Marking the 60th anniversary of the treaty defining the US and Japan post WWII defense alliance, Japanese Prime Minster Shinzo Abe vows to further bolster Japan’s pact with the US in “outer space and cyberspace,” reports Military Times. The treaty allows tens of thousands of US troops plus warships to deploy from Japan in exchange for US protection of Japan from enemy attack.

A federal jury in Jacksonville, FL, has convicted Capt. John. R. Nettleton, former Guantanamo CO, of obstructing justice in the death of a civilian worker, and of making false statements in the wake of a civilian contractor’s death at the base, reports Navy Times.

New regulations to restrict firearms, base access, and travel for international military students, reports Military Times. Once individual commanders hammer out new restrictions and each of the thousands of foreign military trainees acknowledge the new regulations, a Pentagon official said international students attending US military training would be able to return to their coursework.

USNI News Fleet and Marine Tracker: Jan. 20, 2020

New commissary shoppers are unable to access online features, reports Military.com. Newly commissary-eligible veterans and caregivers have been unable to use the MyCommissary portal to register for benefits since Jan. 1. American Forces Travel, the official Morale, Welfare and Recreation travel site, is experiencing similar issues with online accounts for the new patrons, it announced via Facebook earlier this month.

Contracts:

Federal Prison Industries Inc., Washington, District of Columbia, has been awarded a maximum $24,465,000 firm-fixed-price, indefinite-delivery/indefinite-quantity contract for trousers. This is a one-year base contract with four one-year option periods. Locations of performance are District of Columbia, Texas, Alabama, and Mississippi, with a Sept. 30, 2021, performance completion date. Using customers are Army and Air Force. Type of appropriation is fiscal 2020 through 2021 defense working capital fund. The contracting activity is the Defense Logistics Agency Troop Support, Philadelphia, Pennsylvania (SPE1C1-20-D-F056).

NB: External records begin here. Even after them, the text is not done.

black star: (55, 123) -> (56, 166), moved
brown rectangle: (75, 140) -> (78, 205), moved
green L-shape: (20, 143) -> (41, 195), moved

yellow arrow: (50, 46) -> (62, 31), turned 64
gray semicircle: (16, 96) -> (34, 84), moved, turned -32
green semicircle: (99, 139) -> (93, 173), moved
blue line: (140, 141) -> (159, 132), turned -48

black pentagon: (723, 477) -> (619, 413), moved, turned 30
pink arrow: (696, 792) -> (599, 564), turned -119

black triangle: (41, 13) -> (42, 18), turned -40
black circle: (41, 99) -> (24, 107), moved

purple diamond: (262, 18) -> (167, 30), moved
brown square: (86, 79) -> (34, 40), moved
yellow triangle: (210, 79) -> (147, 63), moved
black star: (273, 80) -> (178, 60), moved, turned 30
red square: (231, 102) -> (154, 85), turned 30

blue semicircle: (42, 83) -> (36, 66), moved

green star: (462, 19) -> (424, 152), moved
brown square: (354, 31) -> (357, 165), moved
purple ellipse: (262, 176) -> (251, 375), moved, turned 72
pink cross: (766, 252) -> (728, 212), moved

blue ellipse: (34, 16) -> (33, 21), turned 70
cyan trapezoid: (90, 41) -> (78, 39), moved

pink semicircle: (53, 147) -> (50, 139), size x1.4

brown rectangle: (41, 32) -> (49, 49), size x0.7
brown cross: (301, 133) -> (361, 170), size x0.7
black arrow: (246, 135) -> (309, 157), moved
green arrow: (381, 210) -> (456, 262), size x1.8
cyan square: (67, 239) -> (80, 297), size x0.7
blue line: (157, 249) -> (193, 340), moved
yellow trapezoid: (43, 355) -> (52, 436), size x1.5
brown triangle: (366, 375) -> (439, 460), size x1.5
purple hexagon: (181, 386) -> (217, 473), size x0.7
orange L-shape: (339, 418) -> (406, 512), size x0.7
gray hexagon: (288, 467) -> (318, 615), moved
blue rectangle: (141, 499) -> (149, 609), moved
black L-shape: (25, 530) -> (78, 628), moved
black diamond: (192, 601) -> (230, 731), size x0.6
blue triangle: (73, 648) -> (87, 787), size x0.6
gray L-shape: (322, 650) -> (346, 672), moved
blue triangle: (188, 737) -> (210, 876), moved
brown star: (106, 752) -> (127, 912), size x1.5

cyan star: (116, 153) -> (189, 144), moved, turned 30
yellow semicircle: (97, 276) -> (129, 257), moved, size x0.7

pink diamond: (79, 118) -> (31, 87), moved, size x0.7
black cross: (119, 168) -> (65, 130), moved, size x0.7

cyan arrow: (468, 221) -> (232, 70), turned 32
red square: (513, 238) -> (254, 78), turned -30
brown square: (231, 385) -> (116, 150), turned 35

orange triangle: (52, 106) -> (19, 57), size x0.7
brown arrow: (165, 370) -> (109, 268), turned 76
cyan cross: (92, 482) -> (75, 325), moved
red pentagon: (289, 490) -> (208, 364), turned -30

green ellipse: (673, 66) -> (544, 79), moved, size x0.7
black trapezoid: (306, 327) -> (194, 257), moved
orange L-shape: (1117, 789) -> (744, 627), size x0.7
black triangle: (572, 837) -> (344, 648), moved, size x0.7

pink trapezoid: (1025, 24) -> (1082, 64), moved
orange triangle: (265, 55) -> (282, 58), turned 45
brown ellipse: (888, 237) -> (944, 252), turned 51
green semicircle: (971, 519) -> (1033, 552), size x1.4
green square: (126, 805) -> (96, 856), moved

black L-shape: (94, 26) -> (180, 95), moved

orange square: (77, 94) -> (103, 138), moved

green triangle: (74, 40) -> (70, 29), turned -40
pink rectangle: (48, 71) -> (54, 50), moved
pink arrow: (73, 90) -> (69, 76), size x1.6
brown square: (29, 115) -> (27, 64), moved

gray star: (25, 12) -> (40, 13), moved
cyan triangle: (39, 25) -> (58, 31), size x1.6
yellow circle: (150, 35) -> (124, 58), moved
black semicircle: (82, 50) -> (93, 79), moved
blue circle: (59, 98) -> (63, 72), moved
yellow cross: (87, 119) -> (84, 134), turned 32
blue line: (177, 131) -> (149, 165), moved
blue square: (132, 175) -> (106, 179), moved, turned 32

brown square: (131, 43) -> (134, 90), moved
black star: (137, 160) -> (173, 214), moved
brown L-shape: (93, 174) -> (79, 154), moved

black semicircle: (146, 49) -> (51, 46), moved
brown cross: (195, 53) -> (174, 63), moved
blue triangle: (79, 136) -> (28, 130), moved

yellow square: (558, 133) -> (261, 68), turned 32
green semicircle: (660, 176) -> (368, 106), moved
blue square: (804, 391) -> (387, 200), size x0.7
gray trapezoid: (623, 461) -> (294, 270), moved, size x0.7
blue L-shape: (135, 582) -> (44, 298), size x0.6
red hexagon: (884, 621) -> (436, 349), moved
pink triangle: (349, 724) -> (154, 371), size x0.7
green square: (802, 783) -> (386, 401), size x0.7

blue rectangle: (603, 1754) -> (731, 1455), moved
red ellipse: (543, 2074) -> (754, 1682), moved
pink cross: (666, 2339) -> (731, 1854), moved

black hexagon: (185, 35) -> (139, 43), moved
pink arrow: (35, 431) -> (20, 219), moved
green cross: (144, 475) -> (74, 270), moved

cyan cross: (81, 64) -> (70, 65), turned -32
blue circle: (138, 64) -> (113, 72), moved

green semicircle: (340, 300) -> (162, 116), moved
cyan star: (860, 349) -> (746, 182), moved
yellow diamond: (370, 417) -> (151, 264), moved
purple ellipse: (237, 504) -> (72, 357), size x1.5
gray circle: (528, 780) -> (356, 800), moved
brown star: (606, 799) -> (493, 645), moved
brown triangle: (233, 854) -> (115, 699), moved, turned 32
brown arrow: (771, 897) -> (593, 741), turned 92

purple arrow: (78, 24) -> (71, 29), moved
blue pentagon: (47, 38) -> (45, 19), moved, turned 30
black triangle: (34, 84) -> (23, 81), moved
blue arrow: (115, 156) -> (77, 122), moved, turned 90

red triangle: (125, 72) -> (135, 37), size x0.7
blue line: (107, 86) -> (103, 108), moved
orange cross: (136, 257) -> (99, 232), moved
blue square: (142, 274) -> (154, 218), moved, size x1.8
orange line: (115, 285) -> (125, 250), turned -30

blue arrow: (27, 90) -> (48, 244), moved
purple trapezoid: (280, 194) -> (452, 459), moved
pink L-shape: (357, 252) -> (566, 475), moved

Transoceanic Cable Ship Co. LLC, Baltimore, Maryland, is awarded an $18,375,084 for a firm-fixed-price modification with reimbursable elements to a previously awarded contract N32205-19-C-3506. This modification provides for the first, six-month option for one cable ship, CS Global Sentinel. This vessel will be utilized to lay and repair cable for the Department of Defense worldwide. Work will be performed worldwide, and is expected to be completed, if all options are exercised, by Dec. 22, 2023. This contract includes a 12-month base period, two six-month option periods, two 12-month option periods, and one 11-month option period. Fiscal 2020 operations and maintenance (Navy) funds in the amount of $10,500,000; and procurement Navy funds in the amount of $7,875,084 are obligated at time of award and will expire at the end of the fiscal year. The Military Sealift Command, Norfolk, Virginia, is the contracting activity.